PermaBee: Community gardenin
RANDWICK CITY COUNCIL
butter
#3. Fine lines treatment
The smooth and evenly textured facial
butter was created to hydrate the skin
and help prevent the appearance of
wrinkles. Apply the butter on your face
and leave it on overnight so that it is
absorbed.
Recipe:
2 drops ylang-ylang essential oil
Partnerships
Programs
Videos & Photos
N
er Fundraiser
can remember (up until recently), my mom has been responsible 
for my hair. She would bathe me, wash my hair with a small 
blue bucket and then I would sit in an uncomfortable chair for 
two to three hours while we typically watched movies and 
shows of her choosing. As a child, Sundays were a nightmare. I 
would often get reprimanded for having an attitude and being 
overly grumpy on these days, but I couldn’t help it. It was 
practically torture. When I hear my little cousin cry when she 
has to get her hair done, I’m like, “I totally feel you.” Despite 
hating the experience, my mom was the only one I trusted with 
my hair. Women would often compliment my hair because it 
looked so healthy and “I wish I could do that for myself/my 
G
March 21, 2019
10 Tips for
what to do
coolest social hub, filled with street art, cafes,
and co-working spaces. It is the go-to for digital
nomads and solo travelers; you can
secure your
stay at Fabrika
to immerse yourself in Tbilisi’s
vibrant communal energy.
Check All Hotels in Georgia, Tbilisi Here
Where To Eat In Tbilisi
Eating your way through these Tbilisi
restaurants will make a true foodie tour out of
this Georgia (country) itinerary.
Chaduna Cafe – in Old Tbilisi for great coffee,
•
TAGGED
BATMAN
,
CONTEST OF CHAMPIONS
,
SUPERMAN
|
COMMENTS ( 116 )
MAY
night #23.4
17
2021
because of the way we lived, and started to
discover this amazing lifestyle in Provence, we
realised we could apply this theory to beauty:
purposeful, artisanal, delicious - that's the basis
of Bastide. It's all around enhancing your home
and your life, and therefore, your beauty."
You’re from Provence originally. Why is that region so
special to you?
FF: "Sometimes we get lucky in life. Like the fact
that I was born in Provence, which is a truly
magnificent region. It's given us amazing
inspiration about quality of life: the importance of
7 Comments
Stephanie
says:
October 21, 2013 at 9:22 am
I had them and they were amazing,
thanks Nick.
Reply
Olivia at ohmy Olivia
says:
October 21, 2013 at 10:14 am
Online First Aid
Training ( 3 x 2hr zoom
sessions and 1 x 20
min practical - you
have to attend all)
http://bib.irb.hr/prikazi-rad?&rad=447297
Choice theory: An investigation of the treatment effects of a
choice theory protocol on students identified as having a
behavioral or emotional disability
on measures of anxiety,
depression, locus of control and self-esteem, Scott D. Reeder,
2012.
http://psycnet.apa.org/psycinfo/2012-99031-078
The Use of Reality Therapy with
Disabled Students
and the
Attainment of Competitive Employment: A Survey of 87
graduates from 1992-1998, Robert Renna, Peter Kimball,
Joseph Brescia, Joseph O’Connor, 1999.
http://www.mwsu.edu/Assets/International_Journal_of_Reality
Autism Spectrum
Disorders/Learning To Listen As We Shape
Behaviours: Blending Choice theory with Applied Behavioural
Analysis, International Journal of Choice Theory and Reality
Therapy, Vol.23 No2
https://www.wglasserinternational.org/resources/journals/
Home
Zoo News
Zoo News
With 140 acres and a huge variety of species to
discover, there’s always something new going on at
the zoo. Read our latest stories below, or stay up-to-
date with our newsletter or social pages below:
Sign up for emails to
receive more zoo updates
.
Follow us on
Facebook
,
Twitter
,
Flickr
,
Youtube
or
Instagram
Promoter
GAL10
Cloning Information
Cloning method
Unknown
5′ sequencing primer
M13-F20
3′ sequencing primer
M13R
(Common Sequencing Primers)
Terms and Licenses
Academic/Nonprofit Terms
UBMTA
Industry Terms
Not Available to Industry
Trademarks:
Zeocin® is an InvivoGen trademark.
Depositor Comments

> Brief:
Everything from the line with "March 21, 2019" through the line with "realised we could" should be written out exactly as it appears above, end lines included, and nothing outside that range.

> Solution to this problem:
March 21, 2019
10 Tips for
what to do
coolest social hub, filled with street art, cafes,
and co-working spaces. It is the go-to for digital
nomads and solo travelers; you can
secure your
stay at Fabrika
to immerse yourself in Tbilisi’s
vibrant communal energy.
Check All Hotels in Georgia, Tbilisi Here
Where To Eat In Tbilisi
Eating your way through these Tbilisi
restaurants will make a true foodie tour out of
this Georgia (country) itinerary.
Chaduna Cafe – in Old Tbilisi for great coffee,
•
TAGGED
BATMAN
,
CONTEST OF CHAMPIONS
,
SUPERMAN
|
COMMENTS ( 116 )
MAY
night #23.4
17
2021
because of the way we lived, and started to
discover this amazing lifestyle in Provence, we
realised we could apply this theory to beauty:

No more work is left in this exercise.